Future tax rates remain uncertain, but elevated federal deficits may eventually lead to higher tax rates. To help meet projected budget shortfalls, President Donald Trump recently discussed a new, higher top federal income tax bracket for top earners with Mike Johnson, the Speaker of the House of Representatives. On May 9, 2025, President Trump posted on social media that, “Republicans should probably not [increase income tax rates] but I’m OK if they do.” In theory, the higher the income tax rate, the more investors should be willing to pay for municipal bonds exempt from income tax.
Municipal bonds exhibit strong credit fundamentals
Municipal bond credit fundamentals remain sound based on credit rating agency actions and state-level finances.
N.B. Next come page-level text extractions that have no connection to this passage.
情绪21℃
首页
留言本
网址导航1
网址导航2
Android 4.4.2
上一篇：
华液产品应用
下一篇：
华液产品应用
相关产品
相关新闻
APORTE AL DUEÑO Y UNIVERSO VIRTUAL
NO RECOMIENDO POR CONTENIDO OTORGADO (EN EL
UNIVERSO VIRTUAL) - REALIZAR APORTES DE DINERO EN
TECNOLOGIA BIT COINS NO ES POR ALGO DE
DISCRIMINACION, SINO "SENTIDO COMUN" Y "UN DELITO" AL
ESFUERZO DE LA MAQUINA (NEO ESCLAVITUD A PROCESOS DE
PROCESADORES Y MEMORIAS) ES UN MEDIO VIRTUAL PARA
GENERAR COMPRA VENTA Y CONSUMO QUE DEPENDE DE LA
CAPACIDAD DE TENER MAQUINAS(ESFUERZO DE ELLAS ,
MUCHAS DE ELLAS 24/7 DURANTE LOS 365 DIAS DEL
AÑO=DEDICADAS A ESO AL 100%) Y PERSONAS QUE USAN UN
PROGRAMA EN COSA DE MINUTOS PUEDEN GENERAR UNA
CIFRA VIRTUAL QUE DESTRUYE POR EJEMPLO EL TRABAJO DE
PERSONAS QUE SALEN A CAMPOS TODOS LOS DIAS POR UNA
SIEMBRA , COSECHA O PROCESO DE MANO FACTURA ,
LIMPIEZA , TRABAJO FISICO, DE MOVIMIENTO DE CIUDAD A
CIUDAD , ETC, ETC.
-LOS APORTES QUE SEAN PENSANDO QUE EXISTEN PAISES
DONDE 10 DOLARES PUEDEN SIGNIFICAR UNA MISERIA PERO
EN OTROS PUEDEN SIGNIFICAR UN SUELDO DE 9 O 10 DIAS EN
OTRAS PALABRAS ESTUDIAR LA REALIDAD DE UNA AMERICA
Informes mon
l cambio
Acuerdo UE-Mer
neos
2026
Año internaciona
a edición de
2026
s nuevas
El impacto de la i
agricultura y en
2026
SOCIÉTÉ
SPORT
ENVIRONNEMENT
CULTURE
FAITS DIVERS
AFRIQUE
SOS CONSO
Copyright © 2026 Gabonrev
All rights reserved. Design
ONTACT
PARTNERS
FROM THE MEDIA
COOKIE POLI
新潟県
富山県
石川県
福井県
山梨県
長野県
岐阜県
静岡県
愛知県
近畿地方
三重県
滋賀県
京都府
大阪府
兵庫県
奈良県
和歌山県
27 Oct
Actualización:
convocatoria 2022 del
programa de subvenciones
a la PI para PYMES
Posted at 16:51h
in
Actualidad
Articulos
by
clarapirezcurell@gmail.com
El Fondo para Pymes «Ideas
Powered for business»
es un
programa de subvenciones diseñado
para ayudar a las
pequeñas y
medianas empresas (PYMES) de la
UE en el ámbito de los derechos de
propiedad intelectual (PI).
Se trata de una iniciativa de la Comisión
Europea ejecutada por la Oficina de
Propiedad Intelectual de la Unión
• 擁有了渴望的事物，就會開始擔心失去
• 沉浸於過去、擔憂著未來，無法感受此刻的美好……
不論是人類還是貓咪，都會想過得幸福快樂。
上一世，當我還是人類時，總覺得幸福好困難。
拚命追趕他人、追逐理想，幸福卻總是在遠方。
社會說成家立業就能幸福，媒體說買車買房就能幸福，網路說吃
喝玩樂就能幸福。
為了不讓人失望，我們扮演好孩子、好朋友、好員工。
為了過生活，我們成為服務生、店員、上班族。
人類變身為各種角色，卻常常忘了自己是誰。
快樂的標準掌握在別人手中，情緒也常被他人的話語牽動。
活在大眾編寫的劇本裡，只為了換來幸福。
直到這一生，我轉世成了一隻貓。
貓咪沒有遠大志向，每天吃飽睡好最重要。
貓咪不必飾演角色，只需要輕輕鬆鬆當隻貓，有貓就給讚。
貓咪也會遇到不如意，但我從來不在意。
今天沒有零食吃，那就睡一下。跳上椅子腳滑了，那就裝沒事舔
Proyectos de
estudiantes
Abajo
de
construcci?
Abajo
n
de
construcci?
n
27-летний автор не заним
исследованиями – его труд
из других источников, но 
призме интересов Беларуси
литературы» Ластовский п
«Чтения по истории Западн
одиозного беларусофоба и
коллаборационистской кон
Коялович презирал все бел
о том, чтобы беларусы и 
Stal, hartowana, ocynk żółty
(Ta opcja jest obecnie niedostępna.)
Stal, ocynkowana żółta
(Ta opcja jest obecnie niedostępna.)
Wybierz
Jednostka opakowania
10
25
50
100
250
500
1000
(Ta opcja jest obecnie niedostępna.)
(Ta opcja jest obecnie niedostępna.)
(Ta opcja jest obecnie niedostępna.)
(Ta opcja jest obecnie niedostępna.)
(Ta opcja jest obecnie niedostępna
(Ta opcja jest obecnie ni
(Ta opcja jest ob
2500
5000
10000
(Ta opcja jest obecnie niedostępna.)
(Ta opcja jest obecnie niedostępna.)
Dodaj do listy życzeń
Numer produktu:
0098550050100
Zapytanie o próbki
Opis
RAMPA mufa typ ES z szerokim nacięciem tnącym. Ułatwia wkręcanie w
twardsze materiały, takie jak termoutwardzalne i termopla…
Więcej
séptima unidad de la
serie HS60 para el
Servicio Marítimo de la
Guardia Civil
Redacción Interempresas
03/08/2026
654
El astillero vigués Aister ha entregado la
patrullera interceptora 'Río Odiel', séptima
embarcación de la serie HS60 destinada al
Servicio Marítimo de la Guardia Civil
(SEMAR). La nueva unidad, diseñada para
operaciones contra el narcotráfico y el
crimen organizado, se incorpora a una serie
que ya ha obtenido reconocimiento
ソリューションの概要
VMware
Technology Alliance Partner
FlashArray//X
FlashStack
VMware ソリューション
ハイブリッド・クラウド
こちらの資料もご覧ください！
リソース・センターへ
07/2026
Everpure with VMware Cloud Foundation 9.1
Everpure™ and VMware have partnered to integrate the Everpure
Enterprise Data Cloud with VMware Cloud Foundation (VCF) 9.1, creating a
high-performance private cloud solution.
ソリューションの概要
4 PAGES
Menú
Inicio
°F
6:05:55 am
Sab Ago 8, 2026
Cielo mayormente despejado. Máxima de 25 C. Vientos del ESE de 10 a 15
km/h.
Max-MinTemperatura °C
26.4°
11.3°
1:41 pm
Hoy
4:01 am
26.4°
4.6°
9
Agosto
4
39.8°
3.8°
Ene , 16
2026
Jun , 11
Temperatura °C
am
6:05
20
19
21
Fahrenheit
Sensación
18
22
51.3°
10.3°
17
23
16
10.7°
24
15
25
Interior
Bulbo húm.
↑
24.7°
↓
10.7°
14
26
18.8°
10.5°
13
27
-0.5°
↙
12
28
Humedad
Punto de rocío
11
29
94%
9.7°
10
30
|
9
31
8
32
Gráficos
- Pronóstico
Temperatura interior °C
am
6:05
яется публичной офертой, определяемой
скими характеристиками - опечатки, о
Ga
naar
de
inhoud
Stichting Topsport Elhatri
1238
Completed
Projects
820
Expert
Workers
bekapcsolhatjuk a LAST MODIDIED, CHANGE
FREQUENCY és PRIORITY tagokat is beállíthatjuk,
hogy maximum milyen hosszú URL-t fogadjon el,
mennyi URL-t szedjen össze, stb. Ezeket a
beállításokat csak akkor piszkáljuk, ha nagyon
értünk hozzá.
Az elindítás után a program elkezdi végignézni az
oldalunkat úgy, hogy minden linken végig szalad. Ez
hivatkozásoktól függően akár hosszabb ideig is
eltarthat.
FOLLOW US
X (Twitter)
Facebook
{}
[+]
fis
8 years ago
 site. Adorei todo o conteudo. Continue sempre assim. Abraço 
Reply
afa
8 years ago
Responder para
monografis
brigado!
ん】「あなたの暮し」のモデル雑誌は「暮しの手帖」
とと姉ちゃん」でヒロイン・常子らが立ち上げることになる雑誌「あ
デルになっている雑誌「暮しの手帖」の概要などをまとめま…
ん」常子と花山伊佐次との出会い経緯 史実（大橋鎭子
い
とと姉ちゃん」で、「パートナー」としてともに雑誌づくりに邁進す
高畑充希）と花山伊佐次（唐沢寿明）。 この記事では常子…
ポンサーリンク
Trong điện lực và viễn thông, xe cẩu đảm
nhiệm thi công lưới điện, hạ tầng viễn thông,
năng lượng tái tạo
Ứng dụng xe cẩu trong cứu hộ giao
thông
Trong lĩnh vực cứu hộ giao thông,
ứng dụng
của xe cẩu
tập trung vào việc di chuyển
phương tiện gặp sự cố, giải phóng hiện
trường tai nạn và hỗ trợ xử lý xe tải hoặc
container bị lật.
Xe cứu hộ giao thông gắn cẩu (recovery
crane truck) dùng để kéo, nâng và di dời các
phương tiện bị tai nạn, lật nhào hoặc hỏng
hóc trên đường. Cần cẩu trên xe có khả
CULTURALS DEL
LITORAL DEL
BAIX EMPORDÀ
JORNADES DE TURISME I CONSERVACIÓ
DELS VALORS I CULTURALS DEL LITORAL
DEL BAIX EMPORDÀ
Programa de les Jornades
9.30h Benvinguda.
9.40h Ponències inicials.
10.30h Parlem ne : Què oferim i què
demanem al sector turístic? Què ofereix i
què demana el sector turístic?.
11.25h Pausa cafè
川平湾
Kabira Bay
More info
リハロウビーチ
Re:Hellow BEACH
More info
Both provide reassurance that well-diversified high quality municipal bond portfolios supported by active credit research and monitoring should exhibit low credit losses in the future, consistent with historical precedent. Active credit research involves municipal bond specialists reviewing individual issues to ensure ample compensation for the risk of nonpayment.
State level general fund balances, which reflect differences between state revenues and expenditures, increased fourfold between 2019 and 2024, on average. The same can be said for the median state cash balance relative to expenses. Excess cash has also contributed to steadily growing rainy day funds among the states. Rainy day funds refer to surplus revenue that has been set aside for budget deficits and unexpected financial needs. Since 2010, the median state rainy day fund rose from eight days’ worth of typical expenditures to a whopping 46 days’ worth of expenditures in 2023.